The HEZ grant funding also makes possible additional tuition reimbursement dollars and state income tax abatements that are inducements for physicians to relocate to Southern Maryland and practice in the HEZ, Ms. Gelrud says.

The Health Connections van is providing the integrated services model now on a limited basis, parking in Millison Plaza adjacent to Walden. When a new medical building to be built by Cherry Cove Development opens on Great Mills Road in 2014, the integrated health center will be a tenant there. Eventually a 10-person bus will run on a regular loop centered on the Great Mills Road corridor, with stops in residential areas, pharmacies, gyms, parks, grocery stores and the health center.

“Right now we’re interviewing for an HEZ coordinator and clinical coordinator who will follow patients from the office and physician practices into the hospital and back out again to coordinate care,” Ms. Gelrud says. “And we will be hiring six part-time community health workers who will have been through very specific training and will be in churches, barber shops and other gathering places to be able to meet with and visit patients and provide evidence-based health education to encourage health literacy and using Health Connections to the fullest extent available.

“Once we have the Get Connected to Health program in a new van or bricks and mortar, the old van is going to be rehabbed into two dental rooms,” Ms.

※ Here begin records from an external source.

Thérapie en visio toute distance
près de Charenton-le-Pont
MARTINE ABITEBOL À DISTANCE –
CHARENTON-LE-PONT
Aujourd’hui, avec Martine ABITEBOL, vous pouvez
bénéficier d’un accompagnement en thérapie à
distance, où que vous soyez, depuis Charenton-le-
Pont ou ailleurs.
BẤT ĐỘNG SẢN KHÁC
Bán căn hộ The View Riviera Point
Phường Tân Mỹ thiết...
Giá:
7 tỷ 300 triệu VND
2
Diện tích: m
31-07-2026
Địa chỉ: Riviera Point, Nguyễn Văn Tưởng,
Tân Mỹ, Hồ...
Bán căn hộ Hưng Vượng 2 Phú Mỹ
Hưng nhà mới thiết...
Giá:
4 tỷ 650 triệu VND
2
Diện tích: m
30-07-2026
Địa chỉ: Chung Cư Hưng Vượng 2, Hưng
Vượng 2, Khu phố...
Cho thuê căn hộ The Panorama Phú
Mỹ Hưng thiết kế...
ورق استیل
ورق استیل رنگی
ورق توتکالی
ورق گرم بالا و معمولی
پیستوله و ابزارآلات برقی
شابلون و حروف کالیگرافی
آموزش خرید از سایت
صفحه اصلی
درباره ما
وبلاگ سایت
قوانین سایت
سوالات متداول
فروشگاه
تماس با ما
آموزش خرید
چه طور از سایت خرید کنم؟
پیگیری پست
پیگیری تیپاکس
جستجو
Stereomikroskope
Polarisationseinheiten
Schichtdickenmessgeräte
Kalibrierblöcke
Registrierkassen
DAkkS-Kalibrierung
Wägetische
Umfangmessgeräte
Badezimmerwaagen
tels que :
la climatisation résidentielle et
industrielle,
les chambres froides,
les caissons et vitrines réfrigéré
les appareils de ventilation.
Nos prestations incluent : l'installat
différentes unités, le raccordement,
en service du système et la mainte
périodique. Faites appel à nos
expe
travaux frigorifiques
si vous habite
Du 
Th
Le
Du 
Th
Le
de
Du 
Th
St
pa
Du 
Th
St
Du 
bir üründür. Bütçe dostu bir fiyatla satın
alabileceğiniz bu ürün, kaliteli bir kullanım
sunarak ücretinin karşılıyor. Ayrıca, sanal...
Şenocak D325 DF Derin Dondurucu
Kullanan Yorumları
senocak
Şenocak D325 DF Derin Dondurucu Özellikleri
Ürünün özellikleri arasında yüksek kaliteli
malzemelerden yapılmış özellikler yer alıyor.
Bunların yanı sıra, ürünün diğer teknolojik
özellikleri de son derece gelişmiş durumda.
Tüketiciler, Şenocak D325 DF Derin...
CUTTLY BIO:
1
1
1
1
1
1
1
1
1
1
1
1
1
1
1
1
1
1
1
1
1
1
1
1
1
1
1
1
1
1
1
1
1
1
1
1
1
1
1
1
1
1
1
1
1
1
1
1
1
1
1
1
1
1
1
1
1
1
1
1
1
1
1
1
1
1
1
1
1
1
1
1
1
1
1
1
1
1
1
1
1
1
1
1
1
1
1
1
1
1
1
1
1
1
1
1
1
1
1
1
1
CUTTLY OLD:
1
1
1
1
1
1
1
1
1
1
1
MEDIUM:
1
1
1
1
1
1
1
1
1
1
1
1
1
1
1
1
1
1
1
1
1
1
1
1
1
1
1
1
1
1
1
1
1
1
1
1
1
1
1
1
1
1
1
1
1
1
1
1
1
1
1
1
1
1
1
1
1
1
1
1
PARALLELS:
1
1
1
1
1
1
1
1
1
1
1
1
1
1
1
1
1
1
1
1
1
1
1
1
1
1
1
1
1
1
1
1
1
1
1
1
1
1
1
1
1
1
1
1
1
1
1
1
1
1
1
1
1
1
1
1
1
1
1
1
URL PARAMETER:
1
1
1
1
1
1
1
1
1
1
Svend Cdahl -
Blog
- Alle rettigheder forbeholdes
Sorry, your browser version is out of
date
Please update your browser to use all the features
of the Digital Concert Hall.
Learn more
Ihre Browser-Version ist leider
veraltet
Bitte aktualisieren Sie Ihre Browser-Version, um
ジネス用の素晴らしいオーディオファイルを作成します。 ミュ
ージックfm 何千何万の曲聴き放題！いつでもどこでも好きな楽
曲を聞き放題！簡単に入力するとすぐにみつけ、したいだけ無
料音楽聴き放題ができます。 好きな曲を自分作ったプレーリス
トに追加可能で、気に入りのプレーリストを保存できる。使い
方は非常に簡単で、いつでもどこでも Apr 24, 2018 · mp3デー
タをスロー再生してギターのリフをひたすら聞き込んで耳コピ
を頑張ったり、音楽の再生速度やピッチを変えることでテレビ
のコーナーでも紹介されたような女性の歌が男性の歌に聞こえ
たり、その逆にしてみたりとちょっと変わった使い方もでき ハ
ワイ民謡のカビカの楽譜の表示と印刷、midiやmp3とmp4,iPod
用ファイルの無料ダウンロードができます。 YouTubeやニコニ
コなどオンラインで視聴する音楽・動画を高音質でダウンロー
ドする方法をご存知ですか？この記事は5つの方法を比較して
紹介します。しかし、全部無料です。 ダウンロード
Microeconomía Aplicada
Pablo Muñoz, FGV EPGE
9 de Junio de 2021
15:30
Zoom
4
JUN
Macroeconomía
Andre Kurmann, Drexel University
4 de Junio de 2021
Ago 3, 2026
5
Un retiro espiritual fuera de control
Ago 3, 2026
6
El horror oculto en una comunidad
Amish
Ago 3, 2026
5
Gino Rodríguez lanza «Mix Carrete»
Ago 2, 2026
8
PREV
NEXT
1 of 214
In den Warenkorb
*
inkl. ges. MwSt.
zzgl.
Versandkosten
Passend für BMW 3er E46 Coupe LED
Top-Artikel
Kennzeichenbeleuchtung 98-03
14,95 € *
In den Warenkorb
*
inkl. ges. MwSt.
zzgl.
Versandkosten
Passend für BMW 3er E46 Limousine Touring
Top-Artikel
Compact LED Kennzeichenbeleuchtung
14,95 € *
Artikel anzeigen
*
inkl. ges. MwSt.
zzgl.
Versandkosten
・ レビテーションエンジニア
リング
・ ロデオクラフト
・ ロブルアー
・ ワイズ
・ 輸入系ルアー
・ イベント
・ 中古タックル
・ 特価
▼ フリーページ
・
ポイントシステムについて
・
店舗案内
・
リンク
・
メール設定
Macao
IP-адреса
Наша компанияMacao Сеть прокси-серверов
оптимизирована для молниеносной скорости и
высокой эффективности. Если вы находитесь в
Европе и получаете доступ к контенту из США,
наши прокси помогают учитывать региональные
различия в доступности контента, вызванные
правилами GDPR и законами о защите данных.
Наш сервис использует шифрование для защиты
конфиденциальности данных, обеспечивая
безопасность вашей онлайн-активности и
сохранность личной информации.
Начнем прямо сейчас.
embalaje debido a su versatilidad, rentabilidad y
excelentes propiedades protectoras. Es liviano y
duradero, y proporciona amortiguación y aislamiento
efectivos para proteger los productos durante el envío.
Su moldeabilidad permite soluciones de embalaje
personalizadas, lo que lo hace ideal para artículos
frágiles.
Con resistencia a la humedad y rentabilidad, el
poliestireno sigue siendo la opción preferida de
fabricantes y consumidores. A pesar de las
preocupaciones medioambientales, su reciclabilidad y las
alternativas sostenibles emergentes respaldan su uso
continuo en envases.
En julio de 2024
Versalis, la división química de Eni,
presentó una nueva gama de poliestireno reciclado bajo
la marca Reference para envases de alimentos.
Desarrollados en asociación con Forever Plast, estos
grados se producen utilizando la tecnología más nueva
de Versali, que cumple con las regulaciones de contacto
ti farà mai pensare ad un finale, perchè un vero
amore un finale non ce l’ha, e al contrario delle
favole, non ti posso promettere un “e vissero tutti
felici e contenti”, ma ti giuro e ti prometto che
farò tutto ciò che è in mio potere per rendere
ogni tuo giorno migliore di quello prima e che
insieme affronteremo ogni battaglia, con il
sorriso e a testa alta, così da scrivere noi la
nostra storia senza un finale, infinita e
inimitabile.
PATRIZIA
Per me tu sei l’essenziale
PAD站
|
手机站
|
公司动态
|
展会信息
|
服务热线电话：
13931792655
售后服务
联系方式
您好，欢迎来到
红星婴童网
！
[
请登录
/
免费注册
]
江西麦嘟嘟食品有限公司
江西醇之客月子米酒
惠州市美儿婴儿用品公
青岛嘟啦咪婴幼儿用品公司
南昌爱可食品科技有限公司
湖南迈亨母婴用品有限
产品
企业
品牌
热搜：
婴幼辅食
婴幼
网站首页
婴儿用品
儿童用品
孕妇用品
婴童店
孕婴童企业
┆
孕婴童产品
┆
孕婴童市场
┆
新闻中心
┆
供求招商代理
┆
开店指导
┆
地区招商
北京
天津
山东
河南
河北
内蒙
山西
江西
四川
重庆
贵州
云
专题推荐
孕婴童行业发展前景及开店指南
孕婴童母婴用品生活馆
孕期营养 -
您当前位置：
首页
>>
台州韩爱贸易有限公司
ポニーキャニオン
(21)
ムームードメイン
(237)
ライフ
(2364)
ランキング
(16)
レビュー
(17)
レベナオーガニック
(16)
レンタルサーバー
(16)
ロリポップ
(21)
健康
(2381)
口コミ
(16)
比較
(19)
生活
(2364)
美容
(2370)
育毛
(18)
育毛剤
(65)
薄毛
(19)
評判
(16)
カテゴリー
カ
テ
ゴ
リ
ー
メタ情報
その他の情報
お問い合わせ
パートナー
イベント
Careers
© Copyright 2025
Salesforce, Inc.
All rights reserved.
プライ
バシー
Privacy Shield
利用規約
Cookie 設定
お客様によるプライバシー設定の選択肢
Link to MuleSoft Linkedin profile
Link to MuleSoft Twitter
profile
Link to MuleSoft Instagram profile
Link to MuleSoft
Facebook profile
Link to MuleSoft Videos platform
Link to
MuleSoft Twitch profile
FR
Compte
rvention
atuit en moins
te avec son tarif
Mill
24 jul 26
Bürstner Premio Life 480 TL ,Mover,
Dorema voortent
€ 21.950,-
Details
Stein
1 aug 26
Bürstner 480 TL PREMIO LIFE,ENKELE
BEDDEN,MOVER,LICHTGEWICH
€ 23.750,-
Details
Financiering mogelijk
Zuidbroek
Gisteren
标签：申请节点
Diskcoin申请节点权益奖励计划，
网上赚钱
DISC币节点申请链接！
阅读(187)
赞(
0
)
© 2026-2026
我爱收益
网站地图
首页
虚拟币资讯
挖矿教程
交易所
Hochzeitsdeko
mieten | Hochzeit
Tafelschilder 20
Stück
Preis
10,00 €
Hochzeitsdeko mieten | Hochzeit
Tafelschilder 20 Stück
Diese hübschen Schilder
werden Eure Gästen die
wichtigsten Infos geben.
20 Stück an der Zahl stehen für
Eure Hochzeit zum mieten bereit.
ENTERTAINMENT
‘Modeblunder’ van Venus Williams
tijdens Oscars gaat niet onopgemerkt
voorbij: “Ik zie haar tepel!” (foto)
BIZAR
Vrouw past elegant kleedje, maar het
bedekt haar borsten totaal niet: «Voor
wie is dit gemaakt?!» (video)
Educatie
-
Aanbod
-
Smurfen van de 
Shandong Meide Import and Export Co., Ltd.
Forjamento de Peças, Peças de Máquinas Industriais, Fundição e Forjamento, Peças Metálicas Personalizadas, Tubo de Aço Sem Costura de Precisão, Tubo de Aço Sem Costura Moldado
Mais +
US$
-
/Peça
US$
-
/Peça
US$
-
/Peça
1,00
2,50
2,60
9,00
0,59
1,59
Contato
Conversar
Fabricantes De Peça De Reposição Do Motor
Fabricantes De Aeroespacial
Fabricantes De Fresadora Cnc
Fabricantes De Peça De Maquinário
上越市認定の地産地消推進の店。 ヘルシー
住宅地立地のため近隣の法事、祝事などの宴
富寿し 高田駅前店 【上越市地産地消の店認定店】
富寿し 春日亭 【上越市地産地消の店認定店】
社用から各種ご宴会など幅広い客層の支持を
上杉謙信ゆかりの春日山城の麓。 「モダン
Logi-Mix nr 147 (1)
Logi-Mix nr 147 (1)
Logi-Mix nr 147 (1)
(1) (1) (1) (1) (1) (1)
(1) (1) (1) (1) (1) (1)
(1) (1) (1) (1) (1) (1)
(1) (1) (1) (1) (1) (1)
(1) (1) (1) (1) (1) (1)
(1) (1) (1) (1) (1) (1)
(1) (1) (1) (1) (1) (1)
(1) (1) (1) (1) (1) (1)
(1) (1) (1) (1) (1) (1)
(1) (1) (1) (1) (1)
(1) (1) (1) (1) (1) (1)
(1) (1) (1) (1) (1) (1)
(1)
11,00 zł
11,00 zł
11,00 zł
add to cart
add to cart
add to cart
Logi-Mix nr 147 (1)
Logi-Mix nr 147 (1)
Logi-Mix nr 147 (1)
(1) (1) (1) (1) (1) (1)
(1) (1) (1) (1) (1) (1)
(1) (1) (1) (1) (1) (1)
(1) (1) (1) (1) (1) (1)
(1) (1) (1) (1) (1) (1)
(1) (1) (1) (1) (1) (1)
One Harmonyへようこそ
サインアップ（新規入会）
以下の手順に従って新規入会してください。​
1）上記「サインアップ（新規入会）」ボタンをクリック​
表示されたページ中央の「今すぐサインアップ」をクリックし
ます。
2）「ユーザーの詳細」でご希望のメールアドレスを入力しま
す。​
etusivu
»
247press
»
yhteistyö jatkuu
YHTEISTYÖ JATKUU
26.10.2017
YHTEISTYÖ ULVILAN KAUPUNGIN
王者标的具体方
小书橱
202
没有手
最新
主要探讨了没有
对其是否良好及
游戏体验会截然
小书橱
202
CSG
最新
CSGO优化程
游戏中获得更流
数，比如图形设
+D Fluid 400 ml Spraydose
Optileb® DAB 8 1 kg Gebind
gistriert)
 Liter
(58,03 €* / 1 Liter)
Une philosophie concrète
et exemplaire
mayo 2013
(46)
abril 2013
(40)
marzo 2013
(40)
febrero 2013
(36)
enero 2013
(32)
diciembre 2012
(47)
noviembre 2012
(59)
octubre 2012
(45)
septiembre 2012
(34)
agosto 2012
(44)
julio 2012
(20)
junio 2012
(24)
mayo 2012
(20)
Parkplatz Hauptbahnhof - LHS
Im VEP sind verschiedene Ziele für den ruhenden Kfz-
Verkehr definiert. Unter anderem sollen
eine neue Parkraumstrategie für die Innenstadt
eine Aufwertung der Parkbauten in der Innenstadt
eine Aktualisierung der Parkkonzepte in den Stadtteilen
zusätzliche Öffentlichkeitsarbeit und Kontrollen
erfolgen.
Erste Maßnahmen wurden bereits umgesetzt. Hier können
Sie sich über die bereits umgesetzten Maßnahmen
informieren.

Gelrud says. “Part of our grant funding is incentives for dentists and hygienists to provide oral care for people who don’t have access to it. Medical assistance doesn’t have much of a dental benefit, and many dentists don’t accept medical assistance so even folks with medical insurance don’t always have dental care – a big concern because the oral care connection to heart health can’t be overlooked. The inspiration for this came from Dr. Garner Morgan, who helped us sponsor the first Mission of Mercy [a free dental clean held in June 2012]. Once hundreds of them received dental care, the part that struck us was there wasn’t a place to hand these people off to. This is our attempt to put in place another reduction in health are disparities.”

The planned 45,870-square-foot medical building is now going through Planning Commission review. Brian Norris, Cherry Cove CEO, says the project will be very green – “LEED-certified Silver, at a minimum” – with dedicated parking for low-emission vehicles and two charging stations for electric vehicles.

Preliminary drawing of medical campus at Great Mills & Chancellor's Run roads

Preliminary drawing of medical campus at Great Mills & Chancellor’s Run roads

“We also did a great deal of research and planning to make sure of its accessibility so people won’t have to walk over tops of curb islands to get from one place in the parking lot to another,” Mr. Norris says.

He anticipates breaking ground in the fall and opening a year later. The building will house medical and dental offices and Cherry Cove’s own headquarters.